→ EXCERPTED DATA:
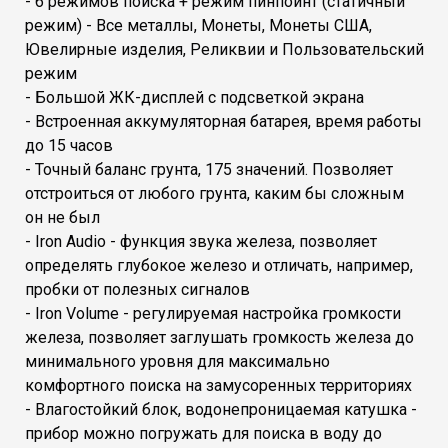
- 6 режимов поиска + режим пинпоинт (статичный
режим) - Все металлы, Монеты, Монеты США,
Ювелирные изделия, Реликвии и Пользовательский
режим
- Большой ЖК-дисплей с подсветкой экрана
- Встроенная аккумуляторная батарея, время работы
до 15 часов
- Точный баланс грунта, 175 значений. Позволяет
отстроиться от любого грунта, каким бы сложным
он не был
- Iron Audio - функция звука железа, позволяет
определять глубокое железо и отличать, например,
пробки от полезных сигналов
- Iron Volume - регулируемая настройка громкости
железа, позволяет заглушать громкость железа до
минимального уровня для максимально
комфортного поиска на замусоренных территориях
- Влагостойкий блок, водонепроницаемая катушка -
прибор можно погружать для поиска в воду до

→ EXERCISE:
Repeat exactly, and only, the lines from the line with "минимального уровня для максимально" through the end of the listing above, both ends included.

→ TASK RESULT:
минимального уровня для максимально
комфортного поиска на замусоренных территориях
- Влагостойкий блок, водонепроницаемая катушка -
прибор можно погружать для поиска в воду до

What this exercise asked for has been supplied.